> [RAW DATA]
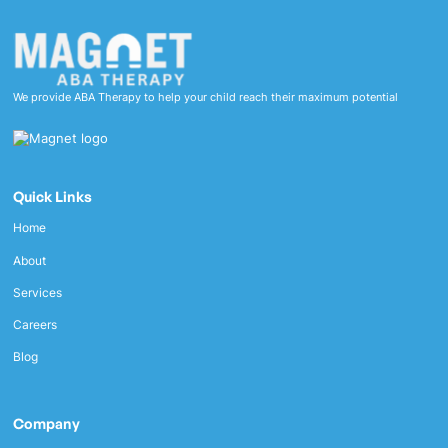
We provide ABA Therapy to help your child reach their maximum potential
Quick Links
Home
About
Services
Careers
Blog
Company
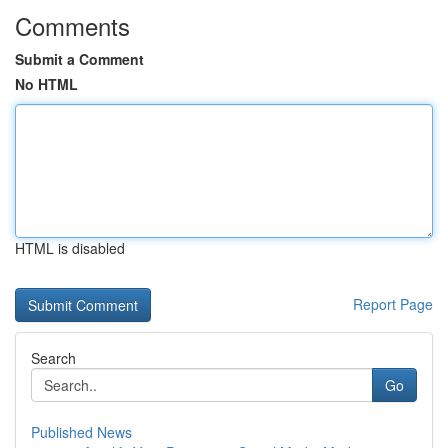
Comments
Submit a Comment
No HTML
HTML is disabled
Report Page
Search
Go
Published News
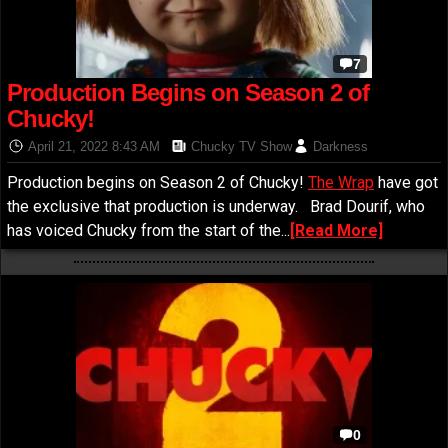
7
Production Begins on Season 2 of
Chucky!
April 21, 2022 8:43 AM
Chucky TV Show
Darkness
Production begins on Season 2 of Chucky!
The Wrap
have got
the exclusive that production is underway. Brad Dourif, who
has voiced Chucky from the start of the...
[Read More]
0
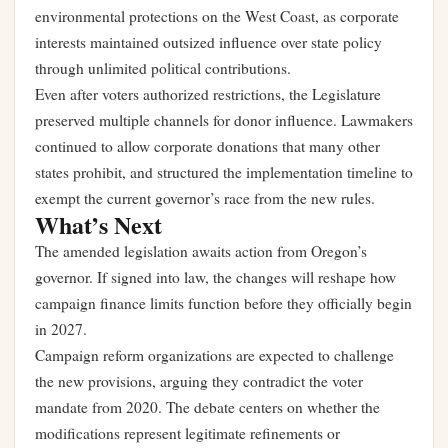
environmental protections on the West Coast, as corporate
interests maintained outsized influence over state policy
through unlimited political contributions.
Even after voters authorized restrictions, the Legislature
preserved multiple channels for donor influence. Lawmakers
continued to allow corporate donations that many other
states prohibit, and structured the implementation timeline to
exempt the current governor’s race from the new rules.
What’s Next
The amended legislation awaits action from Oregon’s
governor. If signed into law, the changes will reshape how
campaign finance limits function before they officially begin
in 2027.
Campaign reform organizations are expected to challenge
the new provisions, arguing they contradict the voter
mandate from 2020. The debate centers on whether the
modifications represent legitimate refinements or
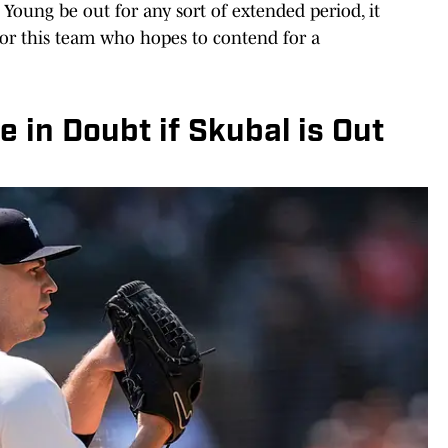
oung be out for any sort of extended period, it
or this team who hopes to contend for a
 in Doubt if Skubal is Out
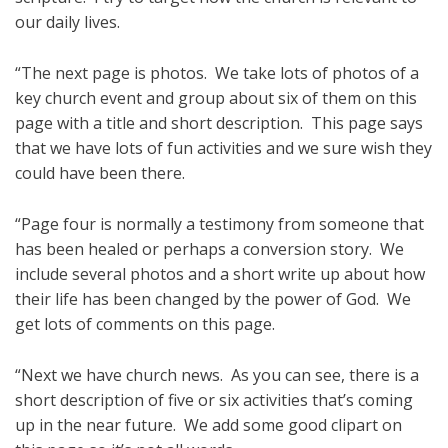
our daily lives.
“The next page is photos. We take lots of photos of a
key church event and group about six of them on this
page with a title and short description. This page says
that we have lots of fun activities and we sure wish they
could have been there.
“Page four is normally a testimony from someone that
has been healed or perhaps a conversion story. We
include several photos and a short write up about how
their life has been changed by the power of God. We
get lots of comments on this page.
“Next we have church news. As you can see, there is a
short description of five or six activities that’s coming
up in the near future. We add some good clipart on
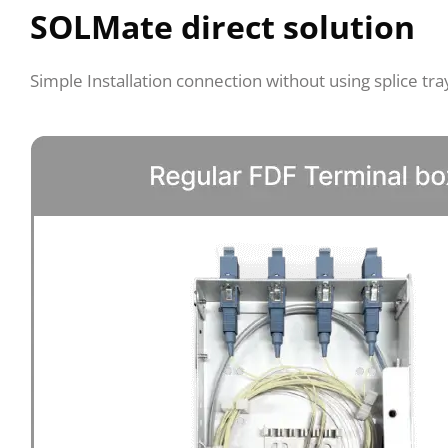
SOLMate direct solution
Simple Installation connection without using splice tra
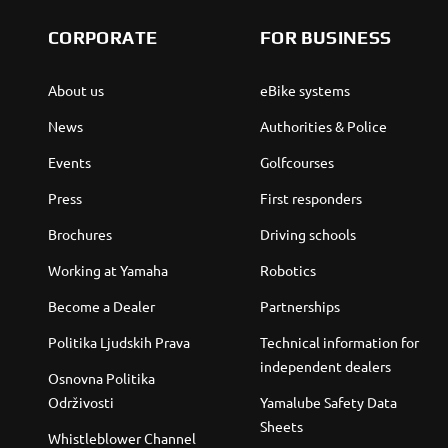
CORPORATE
FOR BUSINESS
About us
eBike systems
News
Authorities & Police
Events
Golfcourses
Press
First responders
Brochures
Driving schools
Working at Yamaha
Robotics
Become a Dealer
Partnerships
Politika Ljudskih Prava
Technical information for
independent dealers
Osnovna Politika
Održivosti
Yamalube Safety Data
Sheets
Whistleblower Channel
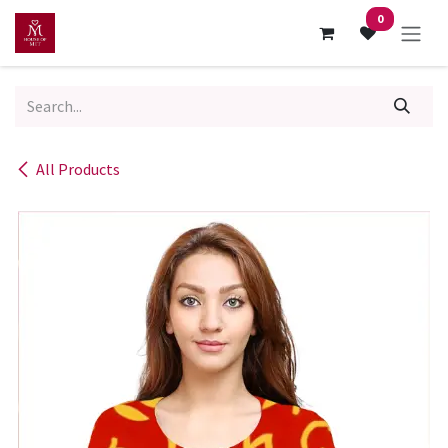
Skip to Content
0
All Products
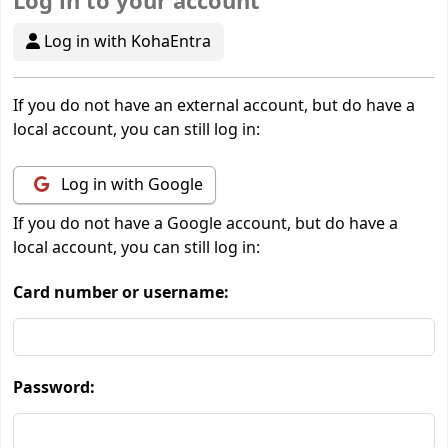
Log in to your account
Log in with KohaEntra
If you do not have an external account, but do have a
local account, you can still log in:
Log in with Google
If you do not have a Google account, but do have a
local account, you can still log in:
Card number or username:
Password:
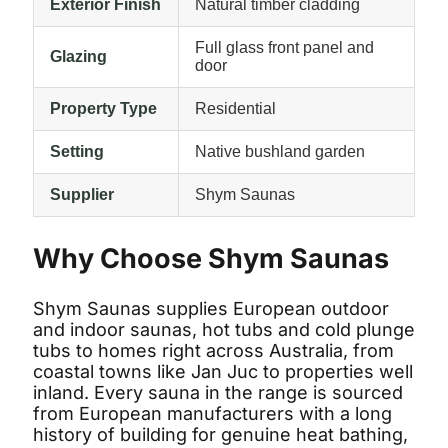
Exterior Finish
Natural timber cladding
Full glass front panel and
Glazing
door
Property Type
Residential
Setting
Native bushland garden
Supplier
Shym Saunas
Why Choose Shym Saunas
Shym Saunas supplies European outdoor
and indoor saunas, hot tubs and cold plunge
tubs to homes right across Australia, from
coastal towns like Jan Juc to properties well
inland. Every sauna in the range is sourced
from European manufacturers with a long
history of building for genuine heat bathing,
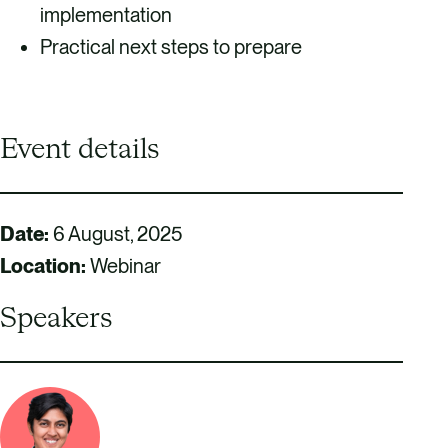
implementation
Practical next steps to prepare
Event details
Date:
6 August, 2025
Location:
Webinar
Speakers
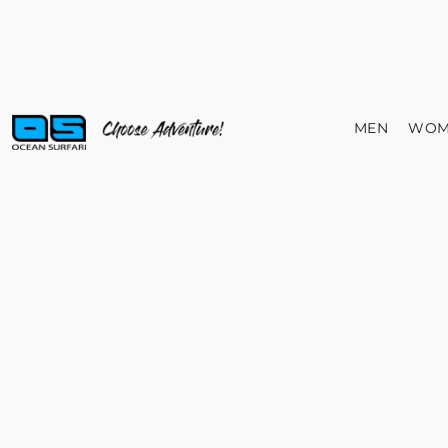
MEN
WOM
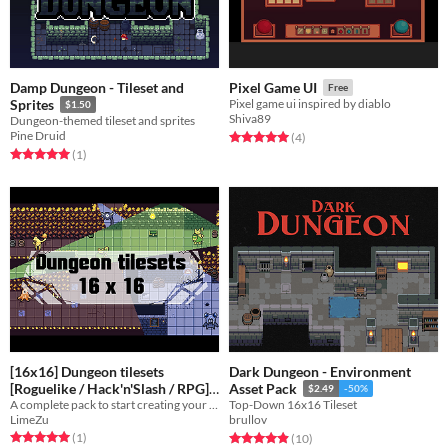
Damp Dungeon - Tileset and
Pixel Game UI
Free
Sprites
Pixel game ui inspired by diablo
$1.50
Shiva89
Dungeon-themed tileset and sprites
Pine Druid
Rated 5.0 out of 5 stars
total ratings
(4
)
Rated 5.0 out of 5 stars
total ratings
(1
)
[16x16] Dungeon tilesets
Dark Dungeon - Environment
[Roguelike / Hack'n'Slash / RPG]
Asset Pack
$2.49
-50%
A complete pack to start creating your first dungeons
Top-Down 16x16 Tileset
$1.50
LimeZu
brullov
Rated 5.0 out of 5 stars
total ratings
Rated 4.9 out of 5 stars
total ratings
(1
)
(10
)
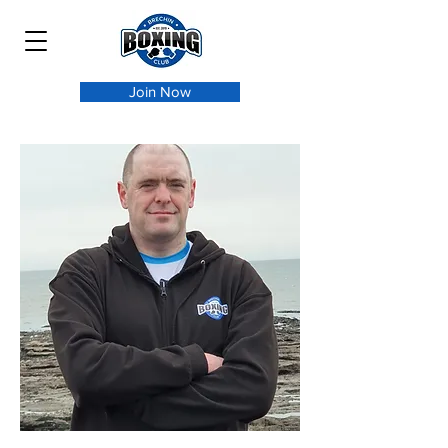
Join Now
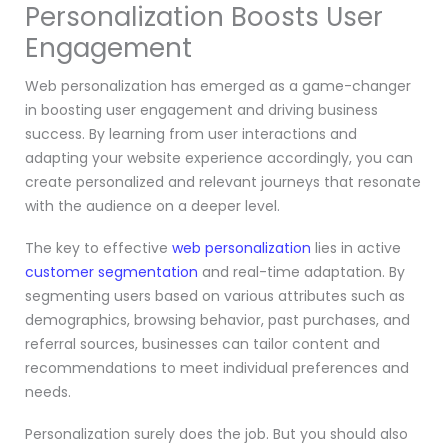
Personalization Boosts User
Engagement
Web personalization has emerged as a game-changer
in boosting user engagement and driving business
success. By learning from user interactions and
adapting your website experience accordingly, you can
create personalized and relevant journeys that resonate
with the audience on a deeper level.
The key to effective
web personalization
lies in active
customer segmentation
and real-time adaptation. By
segmenting users based on various attributes such as
demographics, browsing behavior, past purchases, and
referral sources, businesses can tailor content and
recommendations to meet individual preferences and
needs.
Personalization surely does the job. But you should also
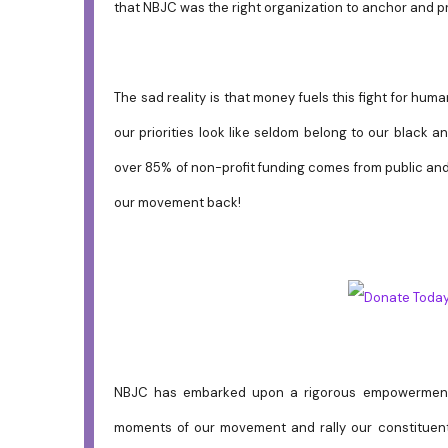
that NBJC was the right organization to anchor and p
The sad reality is that money fuels this fight for hu
our priorities look like seldom belong to our black an
over 85% of non-profit funding comes from public and 
our movement back!
NBJC has embarked upon a rigorous empowerment 
moments of our movement and rally our constituent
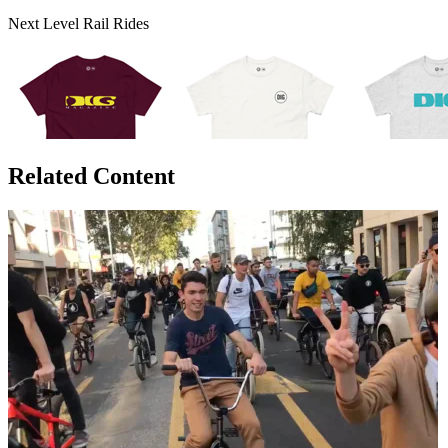
Next Level Rail Rides
Related Content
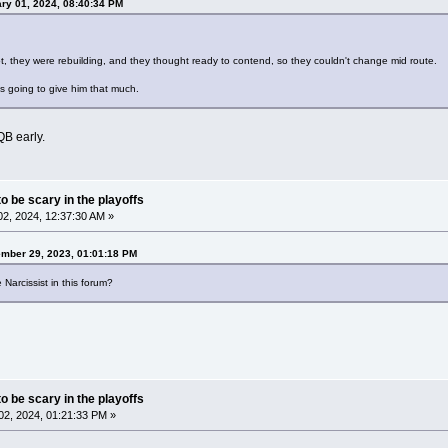
ry 01, 2024, 08:40:34 PM
, they were rebuilding, and they thought ready to contend, so they couldn't change mid route.
 going to give him that much.
QB early.
o be scary in the playoffs
2, 2024, 12:37:30 AM »
ember 29, 2023, 01:01:18 PM
 Narcissist in this forum?
o be scary in the playoffs
2, 2024, 01:21:33 PM »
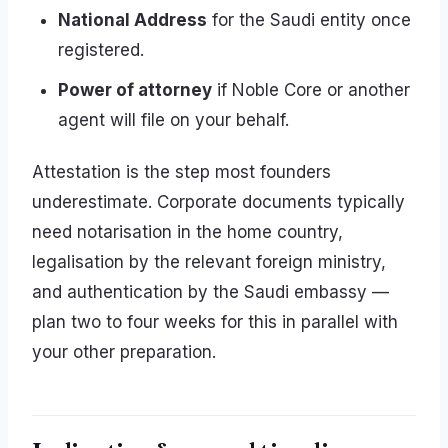
National Address
for the Saudi entity once
registered.
Power of attorney
if Noble Core or another
agent will file on your behalf.
Attestation is the step most founders
underestimate. Corporate documents typically
need notarisation in the home country,
legalisation by the relevant foreign ministry,
and authentication by the Saudi embassy —
plan two to four weeks for this in parallel with
your other preparation.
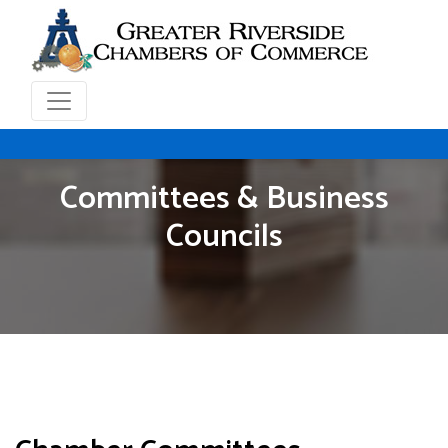
Committees & Business
Councils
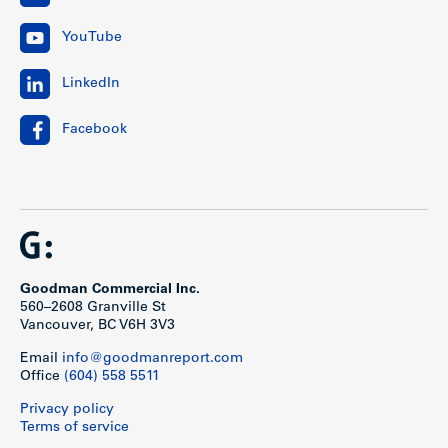
YouTube
LinkedIn
Facebook
Goodman Commercial Inc.
560–2608 Granville St
Vancouver, BC V6H 3V3
Email
info@goodmanreport.com
Office
(604) 558 5511
Privacy policy
Terms of service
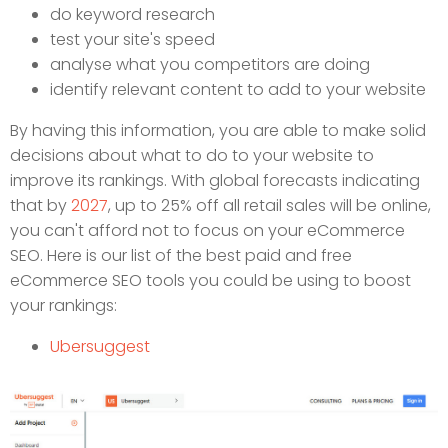
do keyword research
test your site's speed
analyse what you competitors are doing
identify relevant content to add to your website
By having this information, you are able to make solid
decisions about what to do to your website to
improve its rankings. With global forecasts indicating
that by
2027
, up to 25% off all retail sales will be online,
you can't afford not to focus on your eCommerce
SEO. Here is our list of the best paid and free
eCommerce SEO tools you could be using to boost
your rankings:
Ubersuggest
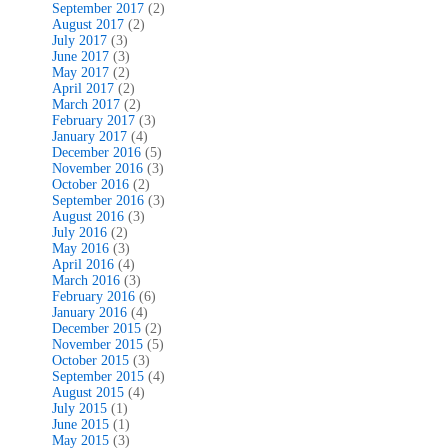
September 2017
(2)
August 2017
(2)
July 2017
(3)
June 2017
(3)
May 2017
(2)
April 2017
(2)
March 2017
(2)
February 2017
(3)
January 2017
(4)
December 2016
(5)
November 2016
(3)
October 2016
(2)
September 2016
(3)
August 2016
(3)
July 2016
(2)
May 2016
(3)
April 2016
(4)
March 2016
(3)
February 2016
(6)
January 2016
(4)
December 2015
(2)
November 2015
(5)
October 2015
(3)
September 2015
(4)
August 2015
(4)
July 2015
(1)
June 2015
(1)
May 2015
(3)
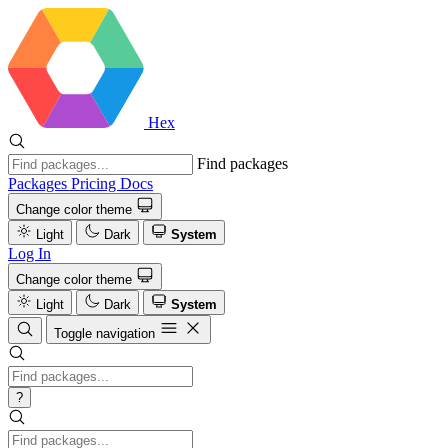
Hex
Find packages
Packages
Pricing
Docs
Change color theme
Light
Dark
System
Log In
Change color theme
Light
Dark
System
Toggle navigation
?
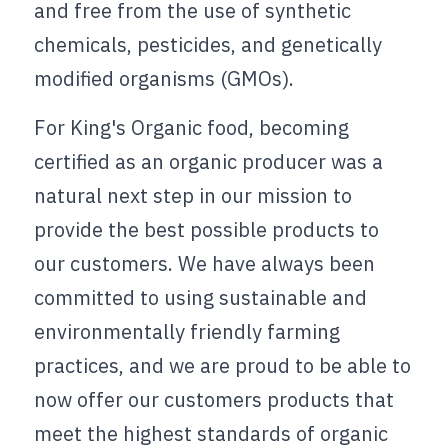
and free from the use of synthetic 
chemicals, pesticides, and genetically 
modified organisms (GMOs).
For King's Organic food, becoming 
certified as an organic producer was a 
natural next step in our mission to 
provide the best possible products to 
our customers. We have always been 
committed to using sustainable and 
environmentally friendly farming 
practices, and we are proud to be able to 
now offer our customers products that 
meet the highest standards of organic 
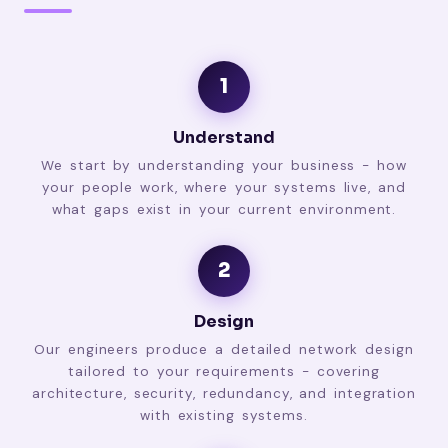
1
Understand
We start by understanding your business - how
your people work, where your systems live, and
what gaps exist in your current environment.
2
Design
Our engineers produce a detailed network design
tailored to your requirements - covering
architecture, security, redundancy, and integration
with existing systems.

> [PROBLEM REQUIREMENTS] The answer should consist of all lines from the records above that hold the word "governor".

> [RESPONSE]
exempt the current governor’s race from the new rules.
governor. If signed into law, the changes will reshape how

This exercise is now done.